Il était important de s’assurer que les aras-élèves n’ont jamais vu ou pratiqué les gestes qu’on va essayer de leur apprendre, n’aient encore jamais fait d’exercices d’imitation et ne soient pas trop familiers des humains, expliquent les chercheurs dans leur étude. Le but est d’éviter toute acculturation préalable qui rendrait leur apprentissage plus facile et fausserait l’expérience. Il faut que nos perroquets soient des débutants complets, proches des conditions naturelles de leur vie sauvage dans les forêts de Bolivie.

L’ara débutant va-t-il lever le pied ?

Les douze élèves ont été répartis équitablement en deux groupes : le groupe de test et le groupe de contrôle. Un ara du groupe de test était placé dans une pièce avec un humain, à côté d’une autre pièce contenant aussi un perroquet et un humain, séparés par une fenêtre. Il pouvait observer son voisin, qui était un oiseau entraîné, répondre aux commandes de son humain. L’humain lève l’index ? Le perroquet entraîné lève le pied. L’humain fait un cercle avec deux doigts en pistolet ? Le perroquet entraîné tourne sur lui-même. Puis on attend quelques secondes, et l’humain affecté au perroquet débutant donne la même commande. C’est là que la magie opère : l’ara débutant va-t-il lever le pied ou faire un tour sur lui-même, en ayant appris le lien entre le geste de l’humain et le geste attendu de l’oiseau, par observation de la pièce voisine ?

Pour un cobaye du groupe de contrôle, il n’y avait pas de congénère à plumes à imiter. L’ara était seul face à un humain lui donnant un ordre inconnu avec ses doigts. Va-t-il comprendre tout seul ce qu’on attend de lui ? Si oui, au bout de combien de tentatives ? L’expérience de faire un geste devant un perroquet naïf pour voir s’il le reproduit a été tentée dix fois de suite par session de travail, et 462 sessions au total ont été organisées au Loro parque fundación. On a ainsi eu le temps d’observer l’apprentissage des oiseaux sur la durée, et de comparer le rythme de progression entre le groupe de test et le groupe de contrôle.

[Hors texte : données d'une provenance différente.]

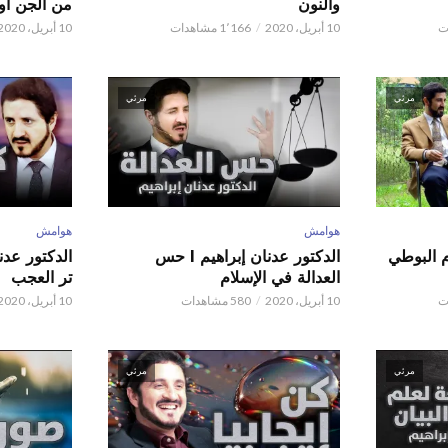
والنون
من الجن أو 
10 أبريل، 2020
1٬166 مشاهدات
10 أبريل، 2020
مرئي
مرئي
هوامش
هوامش
م البوطي
الدكتور عدنان إبراهيم l حس
العدالة في الإسلام
تر العجب
10 أبريل، 2020
580 مشاهدات
10 أبريل، 2020
مرئي
مرئي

Les résultats sont clairs et nets : les perroquets qui avaient un modèle à imiter ont réussi à apprendre quatre gestes sur commande, alors que les oiseaux qui ont appris sur le tas (sans modèle mais tout de même à l’aide de récompenses comestibles) n’en ont maîtrisé que deux en moyenne. Faire des vocalises ou battre des ailes a l’air, par exemple, a l’air quasiment impossible à apprendre sans voir un autre perroquet le faire. Et pour les gestes plus faciles comme secouer la tête ou tourner sur eux-mêmes, les perroquets avec modèle ont appris beaucoup plus vite, captant le truc en trois à sept sessions environ pour chaque geste, là où les aras ayant appris par eux-mêmes ont été beaucoup plus lents : il leur a fallu dix, quinze voire dix-sept sessions. Et pour couronner le tout, les chercheurs notent que les aras-élèves ont parfois imité le geste de leur copain oiseau spontanément, avant même qu’un humain ne leur en donne l’instruction, prouvant combien l’imitation d’un congénère est une puissance source de motivation.

Les chiens, trop façonnés par l’être humain ?

C’est la toute première fois qu’on prouve l’existence d’un apprentissage par imitation d’un tiers en dehors de l’espèce humaine, soulignent les chercheurs. Si les aras canindés s’en montrent capables, d’autres espèces de perroquets ou de perruches partagent peut-être cette compétence. Il faudra d’autres études rigoureuses comme celle-ci pour le savoir. L’apprentissage par imitation d’un tiers est un sujet encore peu étudié chez les animaux : seule une étude a vraiment creusé la question jusqu’ici, chez les chiens… Et nos compagnons à quatre pattes s’en sont montrés incapables.

«Il est remarquable de noter que les chiens, qui sont entraînés tout au long de leur vie à répondre aux commandes humaines, et qui ont derrière eux une longue histoire de domestication par l’homme et de dressage, n’arrivent pas à imiter un congénère spontanément, alors que les aras non domestiqués, jamais entraînés à imiter ou agir sur ordre humain, y réussissent», remarquent les auteurs de l’étude dirigée par Auguste von Bayern et Esha Haldar. Une piste d’explication est que les chiens, qui ont évolué depuis des millénaires en tant qu’animaux domestiques, sont devenus «plus sensibles aux actions transitives, c’est-à-dire impliquant des objets et des objectifs clairs. Mais pour imiter des actions intransitives, ils ont besoin d’un entraînement explicite.» Autrement dit, les chiens ont peut-être été trop façonnés par l’être humain pour l’aider dans ses tâches, et ont oublié que leurs pairs peuvent aussi être des modèles potentiels…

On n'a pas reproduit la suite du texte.